中国は2020年にGDPを2000年の4倍にするとの長期努力目標を有しており、この場合に必要となる発電設備は9億kwにもなります。現状が3億8千4百万kwなので、単純計算でも毎年3千万kw以上もの電源開発が必要で、これは日本の中部電力規模の電源が毎年出現しなければなりません。ちなみに日本の総発電設備は2億6千6百万kwなので、中国はすでに世界第2の発電大国です。それでも現状のままなら未来の電力を賄えません。何で賄うか?

まず、石炭火力です。
現在の中国の発電設備の3/4は石炭火力です。今後もこの地位は変わりないでしょう。日本エネルギー経済研究所によると2020年時点での石炭火力のシェアは70%を維持すると見通されています。しかし地球環境問題との兼ね合いもあります。

2番目に石油です。
昨年中国の石油消費量は日本を越えました。IAEの見通しだと2015年には中国の石油輸入量が日本を上回るとされています。中国が電源を石油にシフトしていけば世界の石油市場に与えるインパクトは看過できないでしょう。

3番目に天然ガスです。
中国政府は西部地区に大量に存在すると言われる天然ガスを開発して東部に輸送するパイプライン建設に国を挙げて取り組んでいます(いわゆる「西気東輸」)。2020年に向けて相当程度の天然ガス火力開発が進むでしょうが、開発には時間がかかるので2020年には総発電量の5.8%程度と見積もられています。

4番目に水力です。
現在の中国発電量の1/4は水力によるものです。実際、水力発電開発は盛んですが、三峡ダムでさえ70万kw26基の計画なので、トータルでも1820万kwの発電量にしかなりません。

5番目に原子力です。
昨年、中国国家発展改革委員会は原子力を積極的に開発するという方針を打ち出しました。仮に日本のように電力の1/3を原子力で賄うならば、100万kw級の原子力発電所300基必要になります。ちなみに日本で稼動してる原子力発電所は52基で、世界全体でも434基です。開発には時間がかかり、現実の見通しでは2020年に3千2百万kwぐらいなので、総発電設備の4%にも満たないです。
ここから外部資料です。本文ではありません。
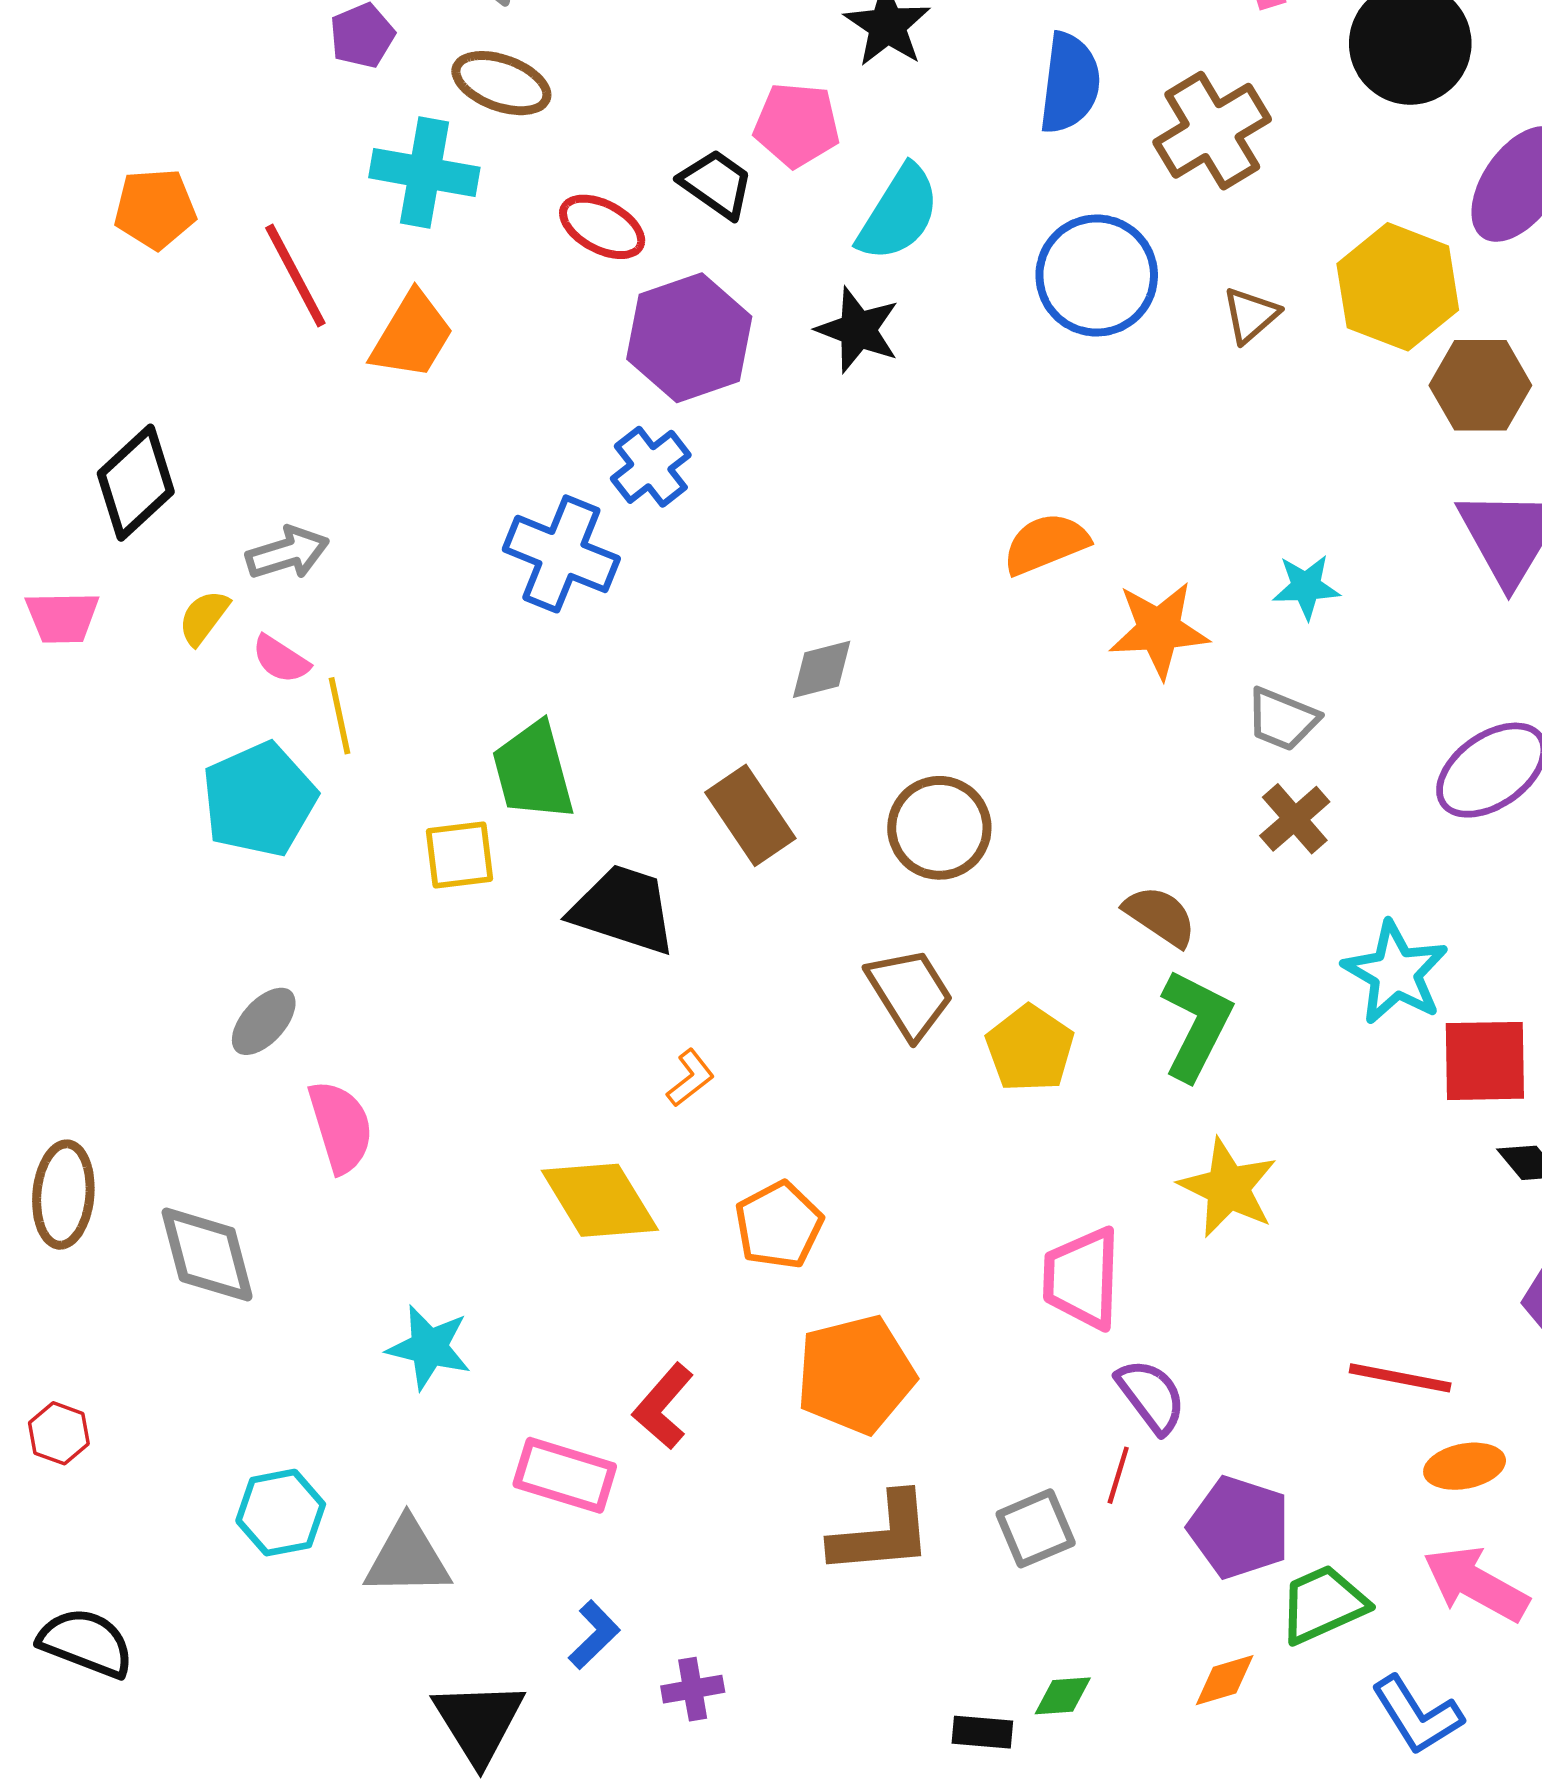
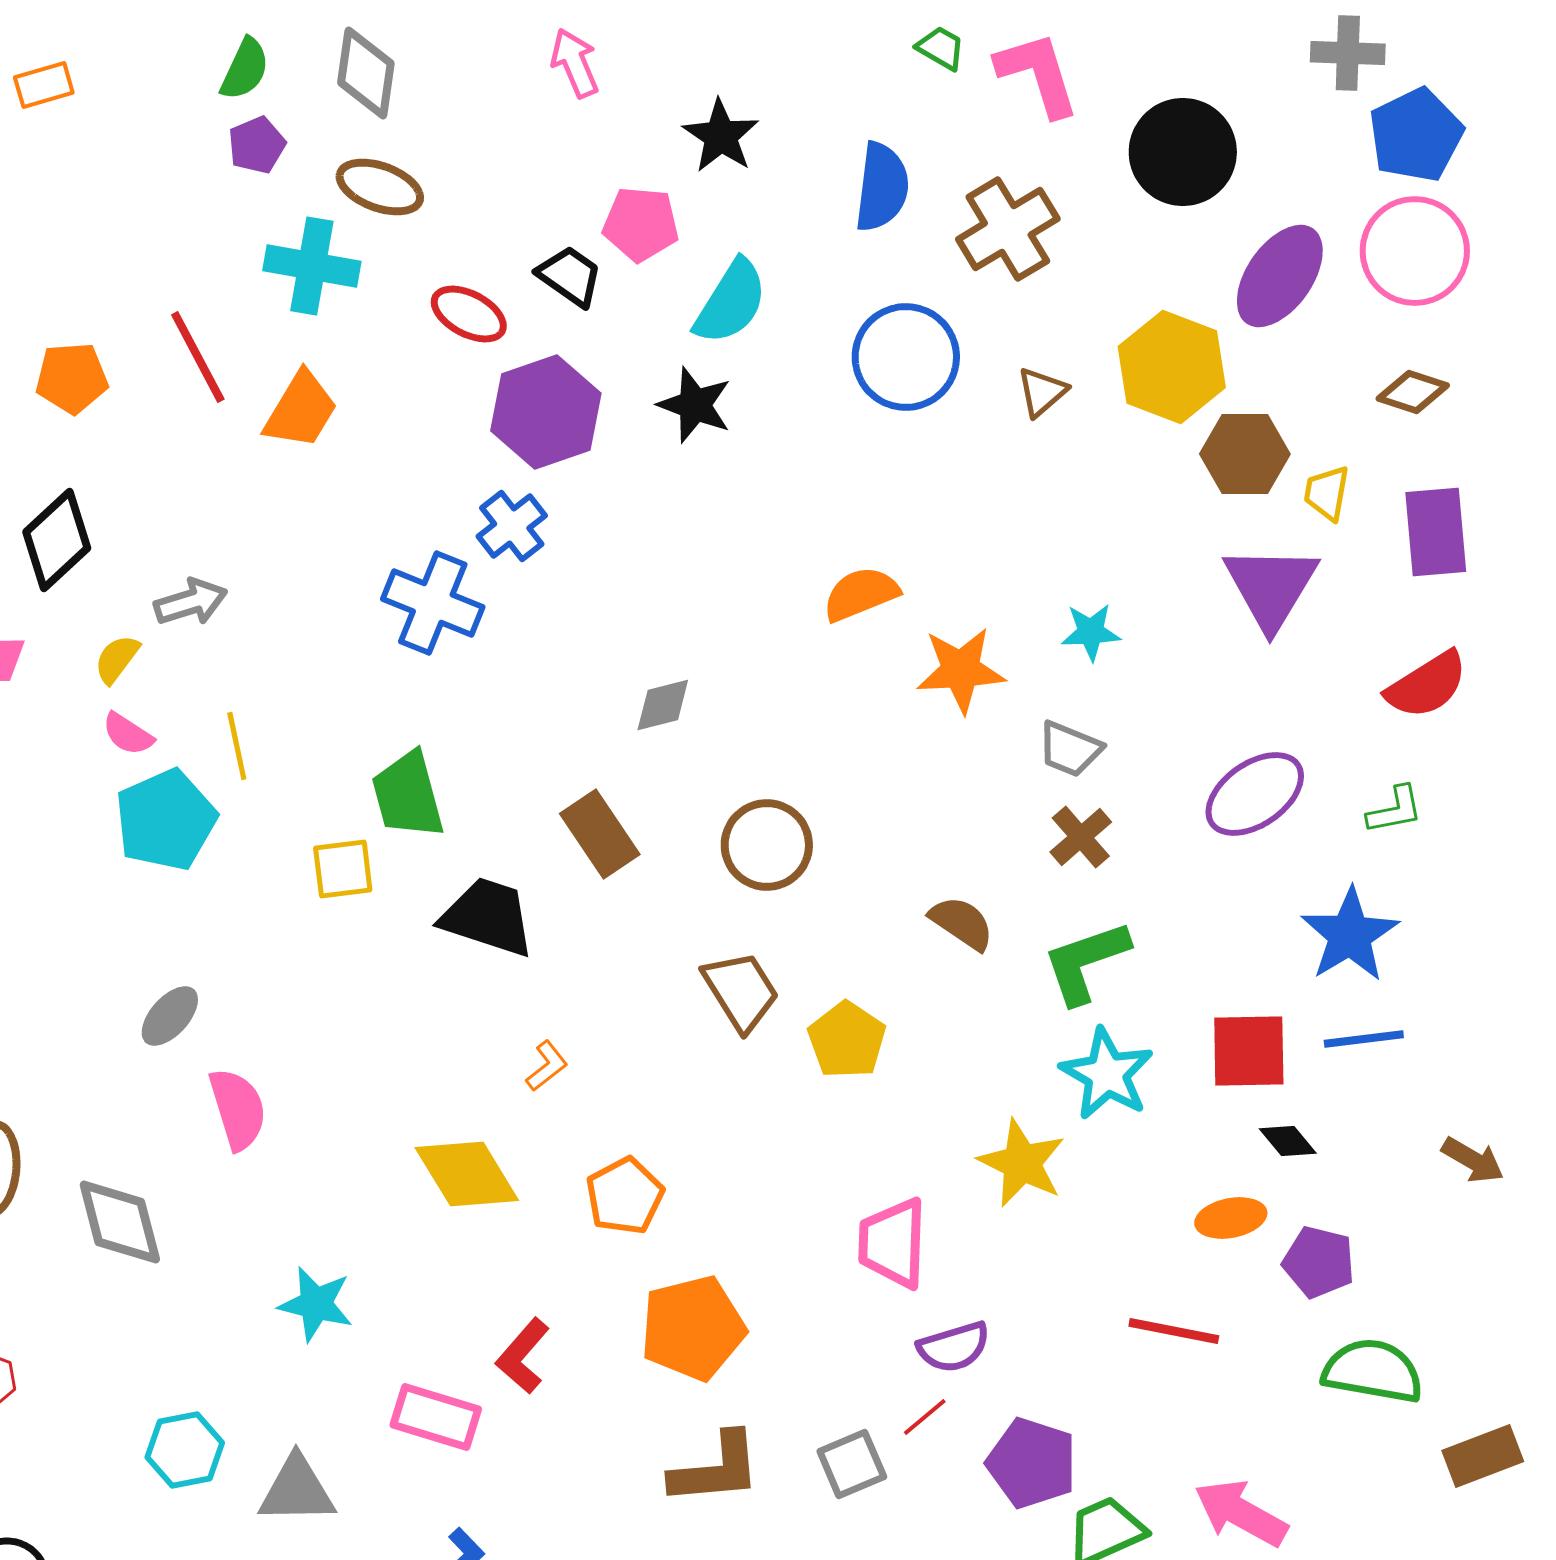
orange pentagon: (155, 209) -> (72, 378), moved
pink semicircle: (281, 659) -> (128, 734), moved
cyan star: (1396, 973) -> (1107, 1074), moved
green L-shape: (1196, 1025) -> (1086, 962), moved, turned -136
purple semicircle: (1151, 1396) -> (954, 1347), turned 110
orange ellipse: (1465, 1466) -> (1231, 1218), moved
red line: (1118, 1475) -> (925, 1417), turned 33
9億kwとは如何にすごいかが見えてきますが、結論から言うとあらゆる電源を追求していくということ以外に道はないでしょう。単純に石油に移行できるほど国際社会の石油利権は甘くありません。しかしだからと言って石炭をさらに大量に消費していては環境問題で国際的に孤立するでしょう。

従って必ず頭打ちにならざるを得ない経済構造の問題を抱えているのが中国です。だから尖閣諸島への領有権も主張してくるのです。焦る中国に日本は毅然と対応し、共同開発など逃げ道を残してやることにより、こちらの有利に動かすことができます。

もちろん日米同盟という軍事力を背景にして。結局反日など続けていて追い詰められるのは中国だという現実が垣間見えるでしょう。